Anton Vdovin - Sep 21, 2017 4:31:58 PM

Do you use phone trees in your organization? Phone trees work by spreading a message by calling a group of people who have their respective lists of people to call. Though it is an old method of information dissemination, a number of companies still use phone trees or call trees to spread an idea, or to get a message across.

Do call trees work?

Call trees originated from the need to share information to a big number of people as quickly as possible, especially in times of crisis. For example, if a snowstorm has made it impossible for vehicles to pass the road to the office, you would want to send your staff emergency alerts and tell them not to go to work anymore, saving them the inconvenience of going to work. Plus, you do not want them to get trapped in the storm, so you start putting your phone tree to work: you call a list of people, say your department heads, who have their own respective lists – members of their department, individuals who have their own lists as well. If you are lucky, you would be able to get through to all the people on your list, and all the people you call would be able to contact everyone on their list, and so on. 

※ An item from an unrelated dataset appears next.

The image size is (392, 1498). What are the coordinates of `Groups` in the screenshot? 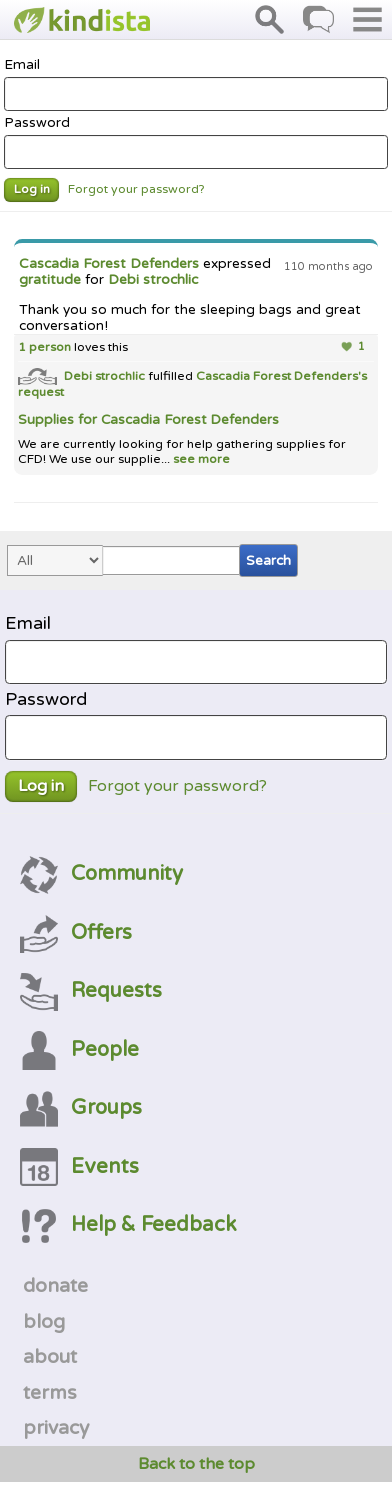 It's located at (81, 1107).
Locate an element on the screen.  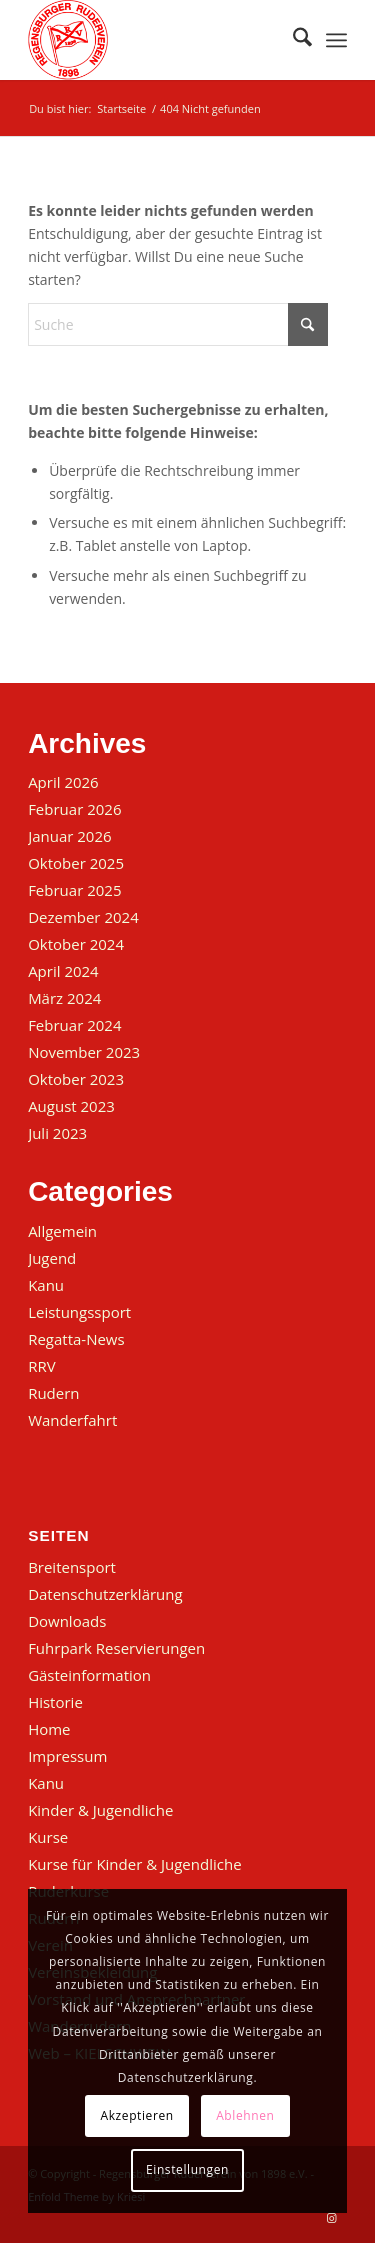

While this can work for a small number of people, it is not worth the trouble of using it during times of crisis, and here are four reasons why:

1. Not everyone is on his or her phone, expecting your call. What if one of the people on your list is in the shower, is sleeping, or has his or her phone off? What if they do not have phone signal due to the inclement weather? If you are going to depend on call trees to inform people about emergency situations, call trees will only work to some extent.

2. The call chain breaks. Supposing you are able to call three of the five people from your list. What about the other two you cannot get a hold of? How will these two people get the information you so desperately need them to get, and how will the people from their own lists be informed? The inability to call just one person can spell disaster, especially if the matter you are trying to communicate is urgent.

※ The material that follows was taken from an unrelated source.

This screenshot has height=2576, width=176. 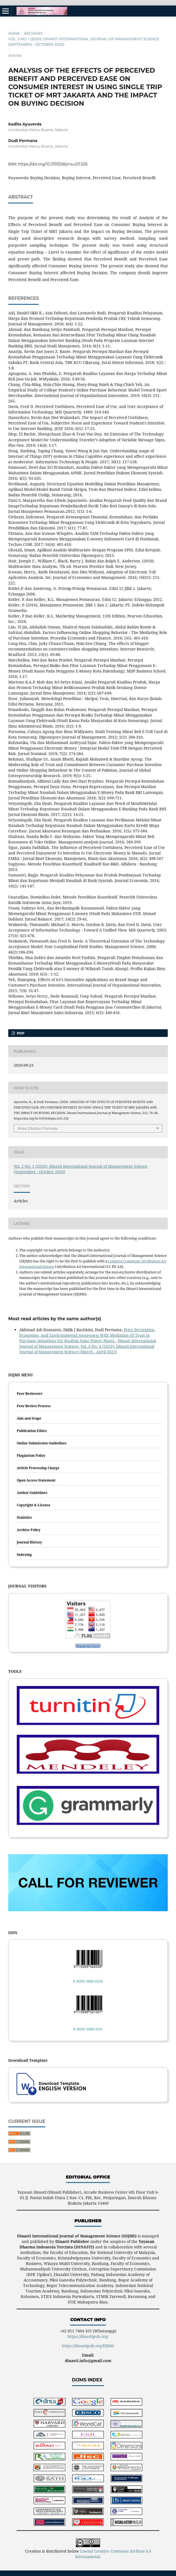 What do you see at coordinates (88, 2336) in the screenshot?
I see `https://dinastipub.org/` at bounding box center [88, 2336].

3. The process of calling people is time-consuming. Unless your employees are on call, they would not answer their phone in the first ring, if they would answer at all. But you need to reach them, so you try again and again to get through. Just thinking of the scenario can give you headaches: how many minutes will it take you to get through say, all the ten people in your list? If you cannot get through, your last resort is to leave a voicemail Again, there is no guarantee that the receivers of your voicemail would listen to it in time. Plus, how will you know that they did receive the information? Do they call you back? Remember that the people in your list have their own groups of people to call. How sure are you that the information reaches all these other people?

4. The verbal message can be distorted. Assuming that everyone on your list gets to call everyone on their own lists and so on, how sure are you that the last people to get the message got the RIGHT message? Information passed verbally is prone to a lot of misinterpretation, and if you are using verbal messages as emergency alerts, they can get blown out of proportion.

Call trees may look simple enough to work, but why risk your business and your employees? Instead of depending on call trees, you must invest in a mass notification solution that will allow you to send quick and effective emergency alerts that will ensure your employees’ safety while protecting your business operations.